I start the game with a reminder to myself to pay attention: “Don’t lose your queen.”
On the all-too-frequent occasions when I lose concentration, or my husband sets up a strategy from which I can’t escape, the loss of my most powerful piece doesn’t bring out the best in me.
“Argh,” I groan, sometimes slapping my hand down on the table in frustration.
This day, however, with great satisfaction, I capture my husband’s queen and his response is different.
”Well done,” he says.
I wonder, not for the first time, about the kind of parenting that produced a kid, now a man, who says “well done” when his queen is captured. I think of my gentle, encouraging father-in-love, and it makes perfect sense.
There’s something about Gerry’s words that makes me want to do better—in the way I play the game, and in the way I respond to defeat.

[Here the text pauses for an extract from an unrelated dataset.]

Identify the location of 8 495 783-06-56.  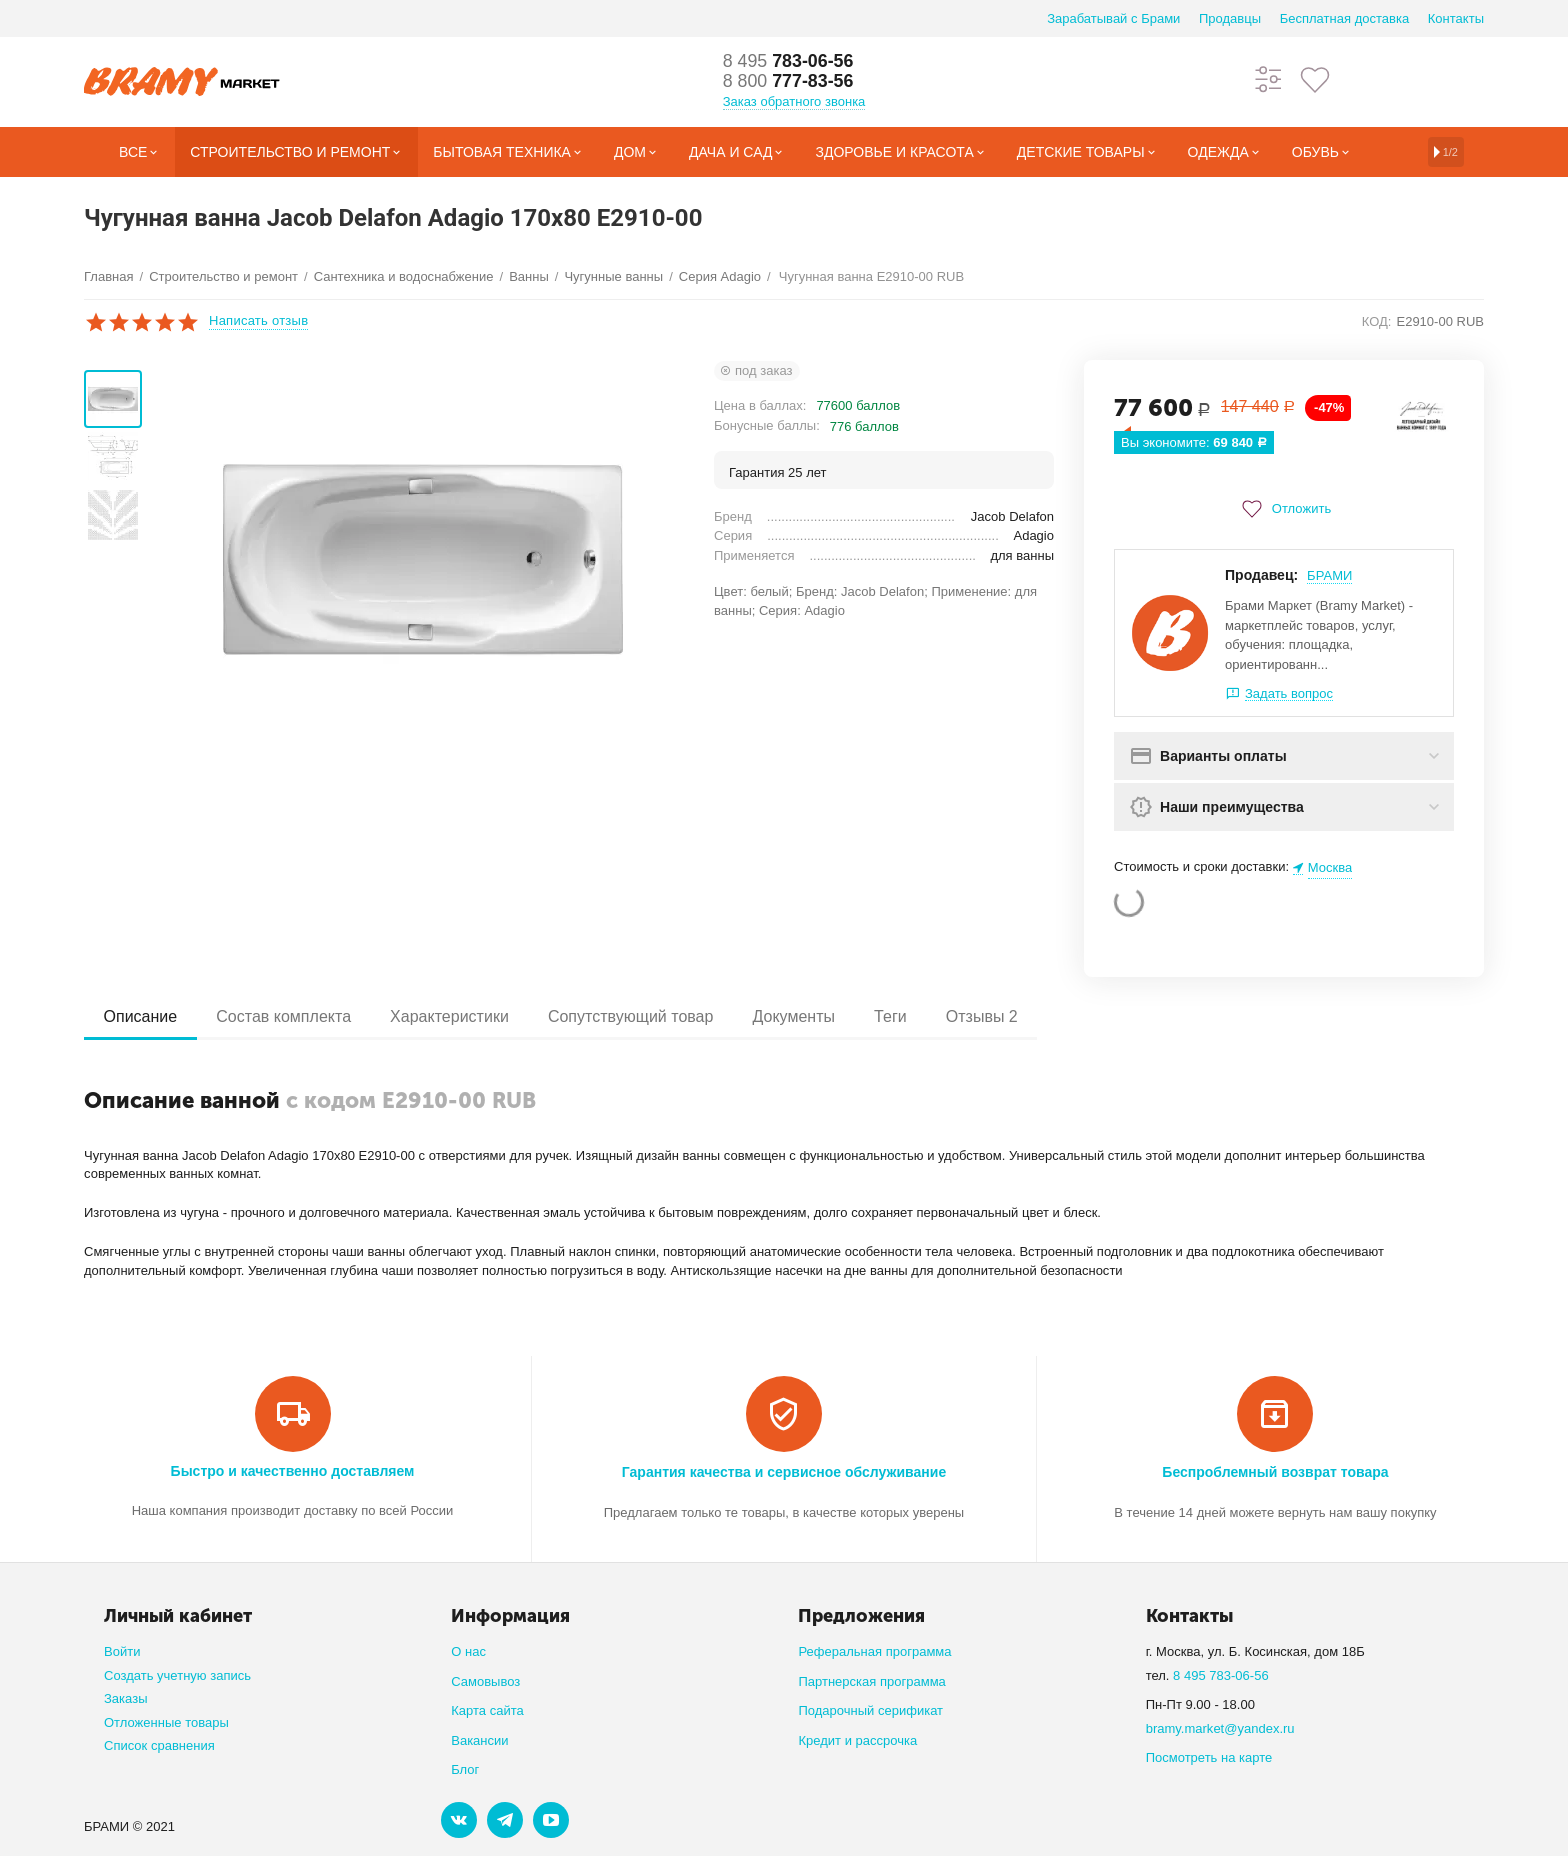
(1221, 1675).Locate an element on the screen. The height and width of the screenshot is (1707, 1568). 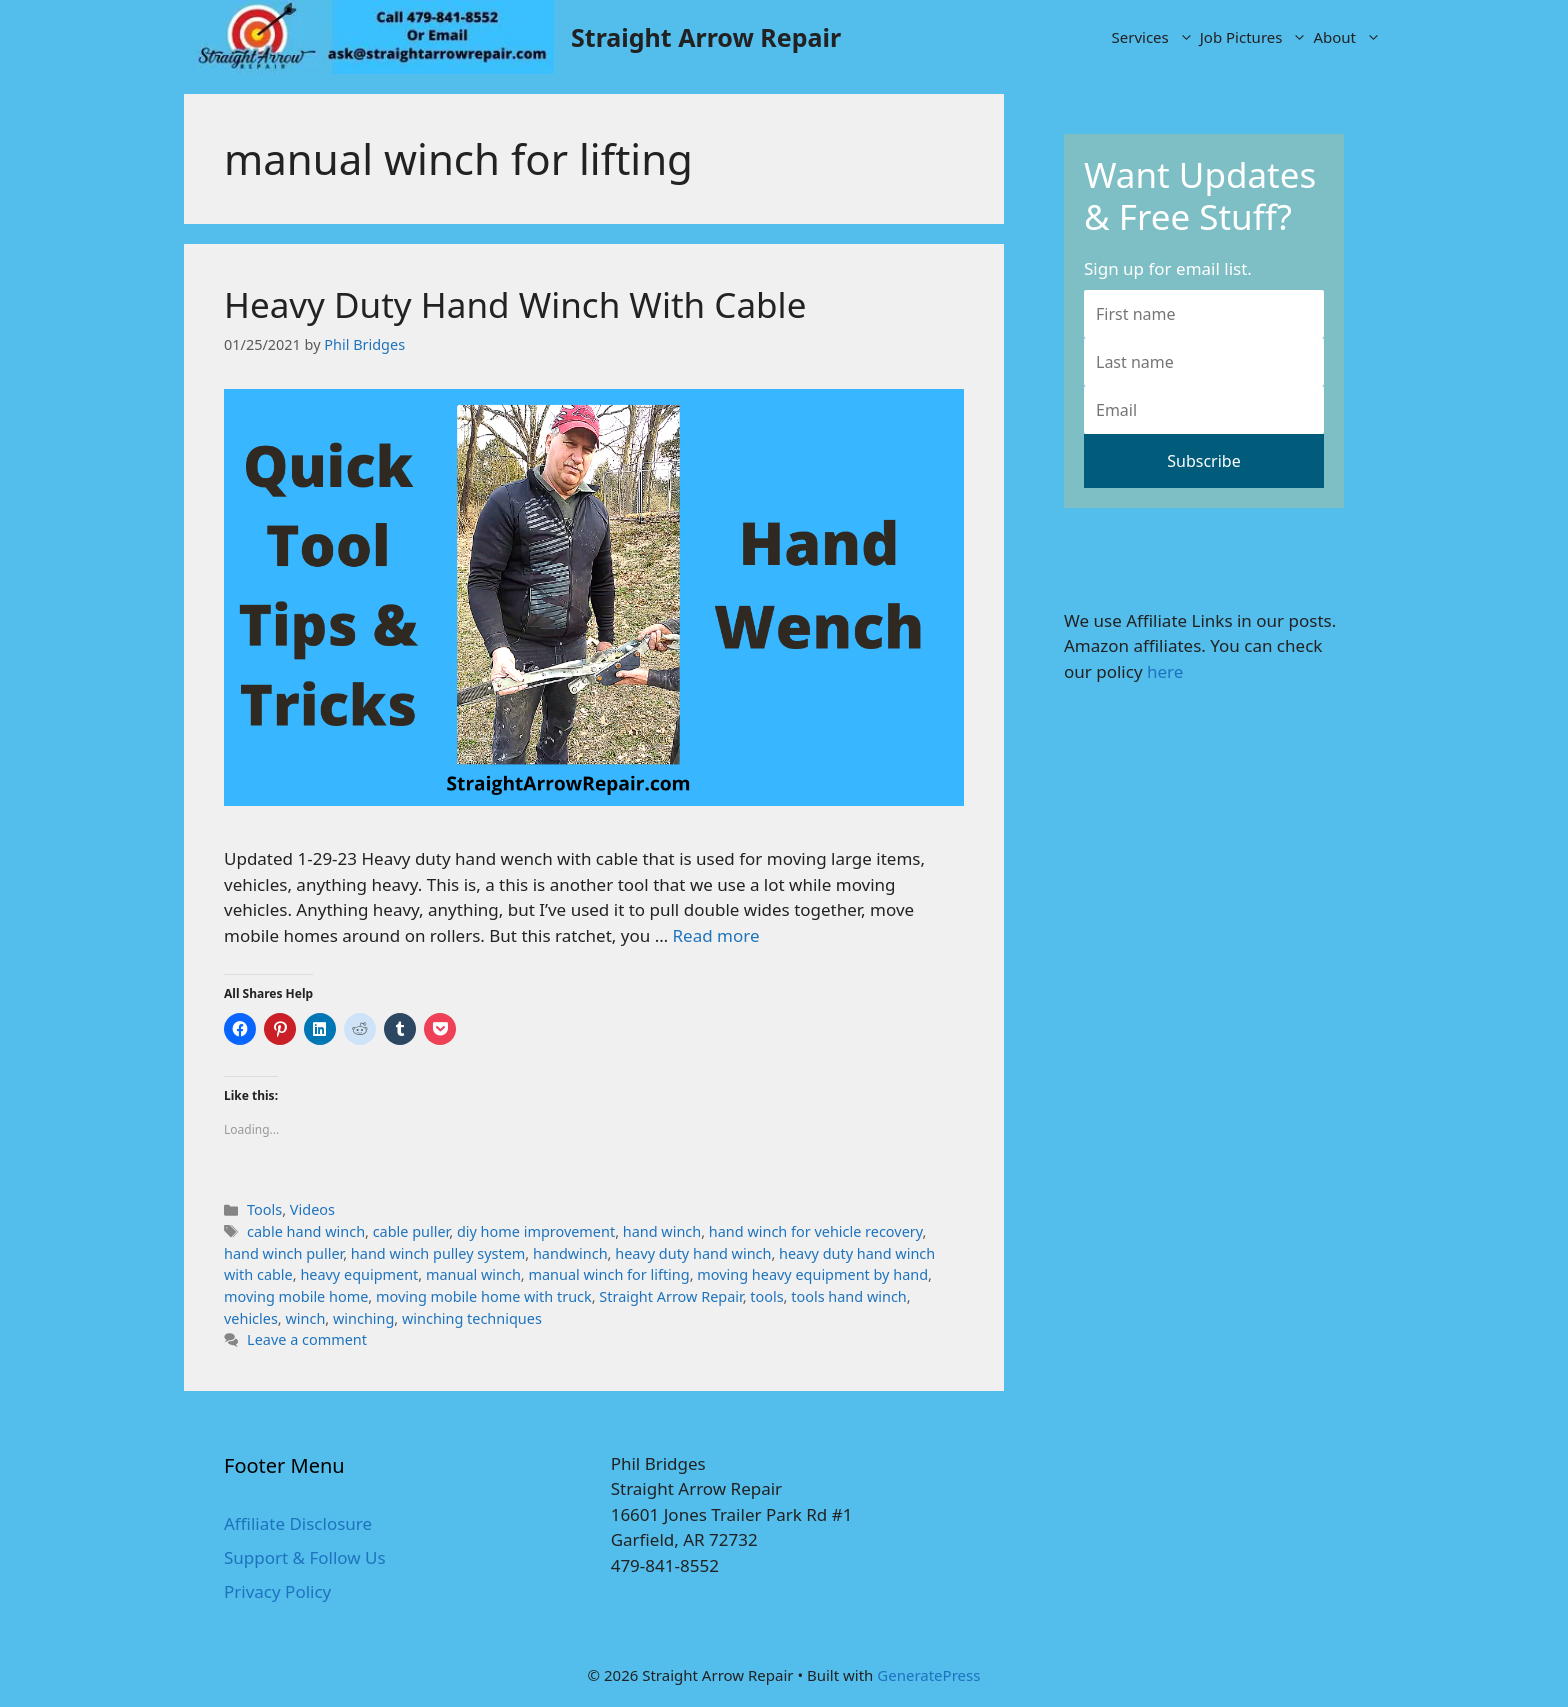
heavy duty hand winch is located at coordinates (693, 1253).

In the way I respond to everything, really.
This is great truth. Kindness matters. Encouragement changes people. Winning isn’t the most important thing. The most important lessons, the things that alter our perspective and our life, are quiet and simple things we miss when we think we know it all.
The game continues. I rack up another loss despite the capture of my husband’s queen, but I come away from the chess board richer.

When my 8-year-old grandson was teaching me how to play chess, he had his hand playing “solitaire” on a checker board near by because I was so slow.
Ha! I love it! And I understand. 🙂
My son tried to teach me chess. He did, but I was never one to “get into it” like he did. He’s the strategist. I am not. I like easy games with words – like Scrabble. I don’t like games that I have to think 5 moves ahead.
It’s interesting to me how poor I am at chess. I was a computer programmer (don’t think they’re called that anymore!) for years and lived in the world of logic and if-then-else. It seems those skills would translate to chess strategy, but it seems not. We like all kinds of games around here, but Scrabble is off limits. We played one game, not long after we were married, and I vowed to never play with Gerry again. He’s got some dyslexia and makes words up! A crime, in the eyes of this wordy girl!